Nobody's perfect. Just because we honor the good in people doesn't necessarily mean we need to forget the bad. Sure a few presidents owned slaves - should they then be demonized? JFK, Clinton, and many other presidents cheated on their wives - should they be remembered as being misogynists? I don't thinks so.
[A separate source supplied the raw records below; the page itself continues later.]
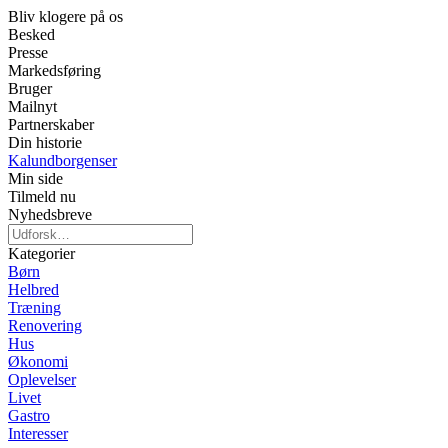
Bliv klogere på os
Besked
Presse
Markedsføring
Bruger
Mailnyt
Partnerskaber
Din historie
Kalundborgenser
Min side
Tilmeld nu
Nyhedsbreve
Kategorier
Børn
Helbred
Træning
Renovering
Hus
Økonomi
Oplevelser
Livet
Gastro
Interesser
https://www.realclearpolitics.com/video/2017/08/17/al_sharpton_defund_the_jefferson_memorial_asking_me_to_subsidize_the_insult_of_my_family.html

https://www.realclearpolitics.com/video/2017/08/18/cnns_angela_rye_washington_jefferson_statues_need_to_come_down.html

https://aleteia.org/2017/08/17/joan-of-arc-caught-up-in-statue-toppling-movement/

fred said...

There are those who are known, memorialized for both favoring and leading the fight to leave the union and maintain slavery. And then there are those who went beyond a single issue and offered services to advance the nation. Faulkner, for example, is honored (now) at the Univ of Mississippi, though he said if there were a showdown beteen the govt and his state he would defend his state. What he offered us is one of the best of fiction dealing with the scars and the stains of slavery. The extreme would be of course to get rid of all things tied to slavery, in which case, who wrote the constituion and declaration and should we dump those items? of course not.
And then there are military bases named for Civil War Confedrate heroes. Do we change those names? hard to say. After all, in WWII our military was still segregated!
My view is that many of those generals on horseback, southern generals, etc. were to keep up the myth of the old south, the South that wanted to end the union and maintain slavery. For me they represent an attempt to memoralize and mythologize the Civil War.

Bob Huntley said...

aaa I wasn't actually being sarcastic. Once the witch hunt gets started nobody will know where it will stop and as the South starts to rally any person, place or thing could become a target. Heaven knows there is plenty of dirt at all levels going way back and that dirt will fuel some kind of resurrection leading to the destruction or tearing down of what are considered historically sacred monuments.

Then again, and this is sarcasm, Americans seem to have trouble standing up for anything for enough time to actually accomplish anything. The Vietnam protests were perhaps the last time serious fortitude in the masses was evident.